Only the lines from the one holding "en om ons websiteverkeer" through the end of the records below are to be reproduced exactly, and pictures are to be omitted.

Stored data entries

=== Section Start ===

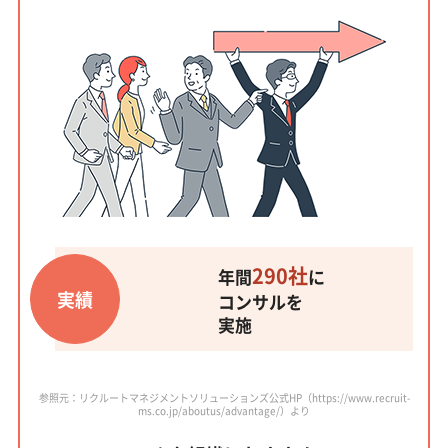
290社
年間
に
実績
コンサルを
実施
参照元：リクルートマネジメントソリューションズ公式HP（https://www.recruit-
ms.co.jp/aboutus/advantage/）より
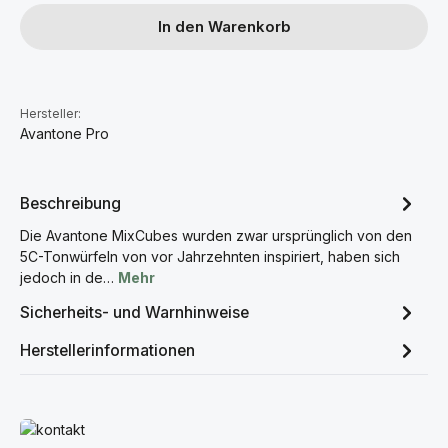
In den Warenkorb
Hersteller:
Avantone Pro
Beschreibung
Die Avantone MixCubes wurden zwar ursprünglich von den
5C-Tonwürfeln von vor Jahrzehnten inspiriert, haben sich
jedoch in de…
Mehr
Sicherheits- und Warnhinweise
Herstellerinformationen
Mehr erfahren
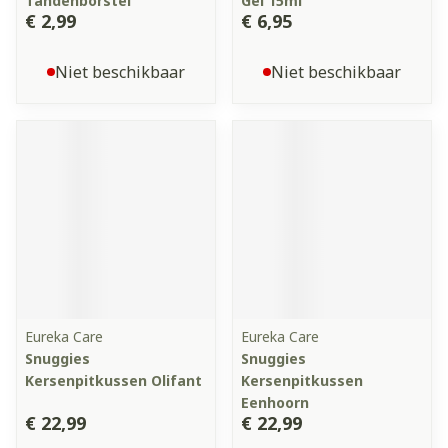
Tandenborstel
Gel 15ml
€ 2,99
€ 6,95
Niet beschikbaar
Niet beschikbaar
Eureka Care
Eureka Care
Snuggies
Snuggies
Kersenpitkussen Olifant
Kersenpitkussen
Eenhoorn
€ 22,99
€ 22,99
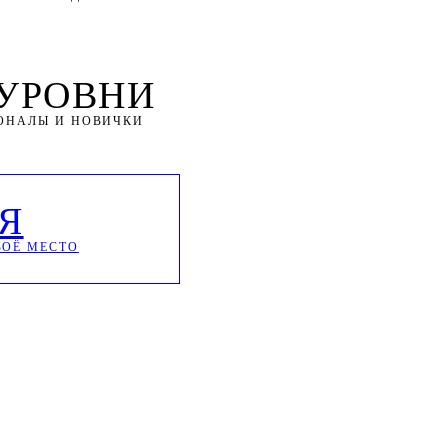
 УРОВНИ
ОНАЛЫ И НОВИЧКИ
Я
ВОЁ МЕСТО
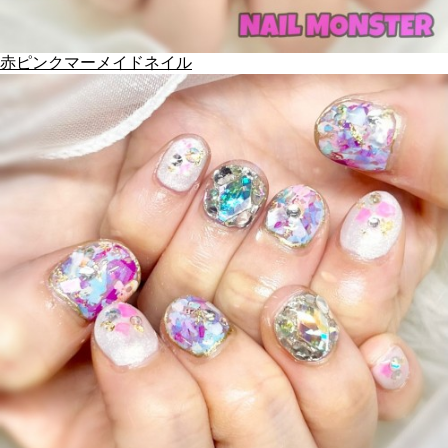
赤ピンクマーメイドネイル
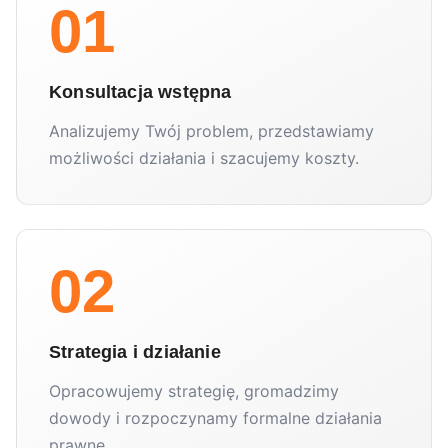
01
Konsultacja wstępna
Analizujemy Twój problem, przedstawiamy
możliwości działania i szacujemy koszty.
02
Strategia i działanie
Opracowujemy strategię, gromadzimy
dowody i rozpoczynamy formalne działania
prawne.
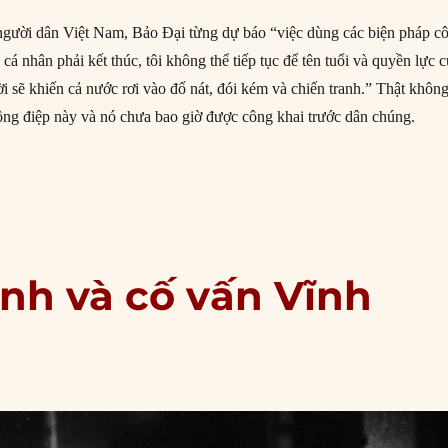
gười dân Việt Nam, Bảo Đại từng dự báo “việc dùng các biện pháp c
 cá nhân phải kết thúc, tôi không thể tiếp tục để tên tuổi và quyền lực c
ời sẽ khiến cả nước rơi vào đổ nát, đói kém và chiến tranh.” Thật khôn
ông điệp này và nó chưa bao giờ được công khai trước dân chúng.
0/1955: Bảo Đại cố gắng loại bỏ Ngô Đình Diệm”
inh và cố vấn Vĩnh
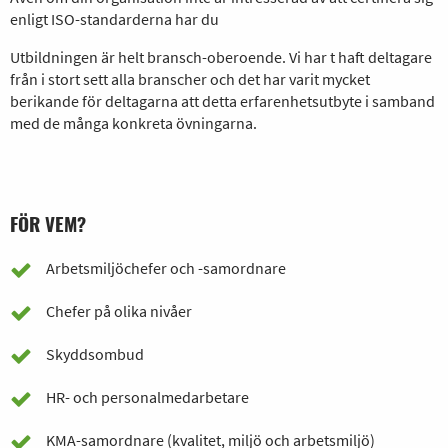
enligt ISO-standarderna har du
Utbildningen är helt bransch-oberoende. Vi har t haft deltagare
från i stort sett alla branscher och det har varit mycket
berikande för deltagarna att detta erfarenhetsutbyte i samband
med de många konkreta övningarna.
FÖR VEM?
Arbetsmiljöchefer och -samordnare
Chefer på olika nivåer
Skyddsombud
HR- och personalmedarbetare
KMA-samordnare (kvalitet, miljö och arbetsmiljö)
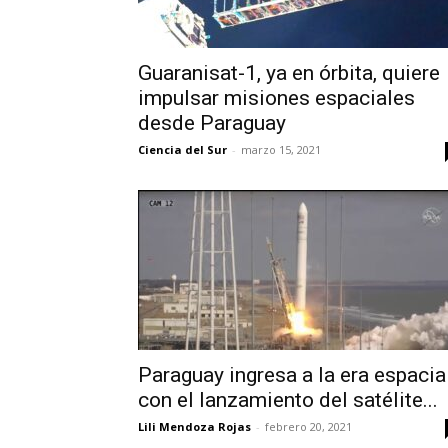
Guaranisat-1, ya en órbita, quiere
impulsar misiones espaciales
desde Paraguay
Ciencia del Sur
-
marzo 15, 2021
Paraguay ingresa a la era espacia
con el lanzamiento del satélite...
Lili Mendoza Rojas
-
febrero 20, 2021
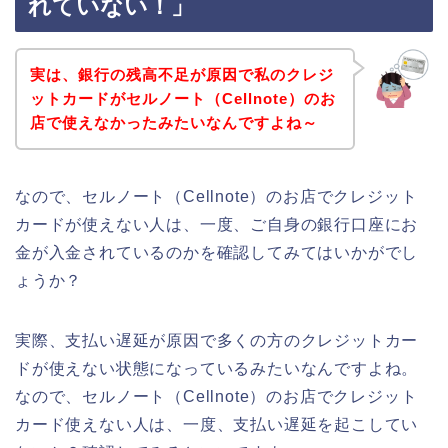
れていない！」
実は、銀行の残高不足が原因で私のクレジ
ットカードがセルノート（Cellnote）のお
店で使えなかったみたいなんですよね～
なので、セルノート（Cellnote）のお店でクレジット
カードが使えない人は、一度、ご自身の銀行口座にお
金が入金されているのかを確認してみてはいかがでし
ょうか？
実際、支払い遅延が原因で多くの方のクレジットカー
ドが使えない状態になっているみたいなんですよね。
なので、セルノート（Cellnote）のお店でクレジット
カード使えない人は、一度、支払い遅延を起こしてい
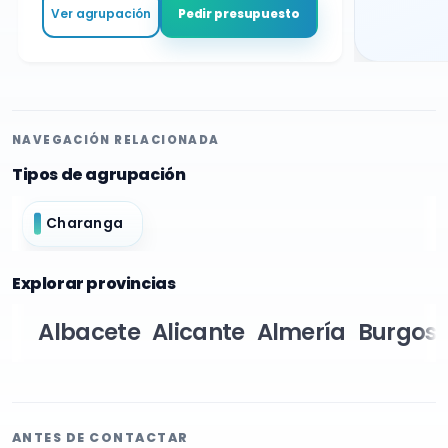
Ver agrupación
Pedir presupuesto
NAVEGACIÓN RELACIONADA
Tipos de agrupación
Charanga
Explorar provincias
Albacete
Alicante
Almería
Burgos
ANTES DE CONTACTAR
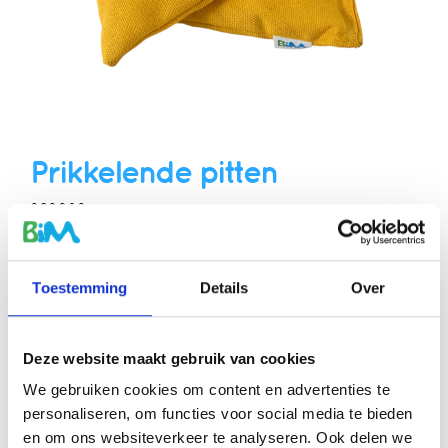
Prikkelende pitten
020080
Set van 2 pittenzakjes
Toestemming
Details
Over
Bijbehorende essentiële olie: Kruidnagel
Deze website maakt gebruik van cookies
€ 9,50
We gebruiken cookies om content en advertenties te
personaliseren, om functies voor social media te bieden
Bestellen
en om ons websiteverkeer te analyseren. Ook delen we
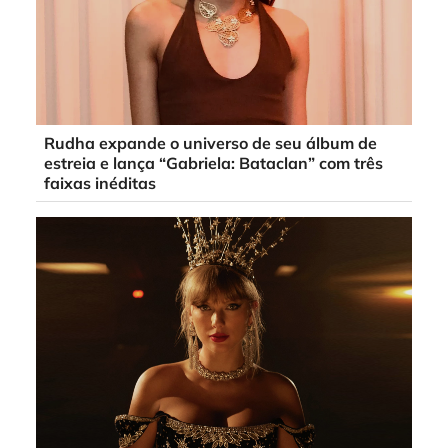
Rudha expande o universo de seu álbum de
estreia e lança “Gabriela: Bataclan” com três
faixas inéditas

=== Section End ===

Response below ▸
en om ons websiteverkeer te analyseren. Ook delen we
Rudha expande o universo de seu álbum de
estreia e lança “Gabriela: Bataclan” com três
faixas inéditas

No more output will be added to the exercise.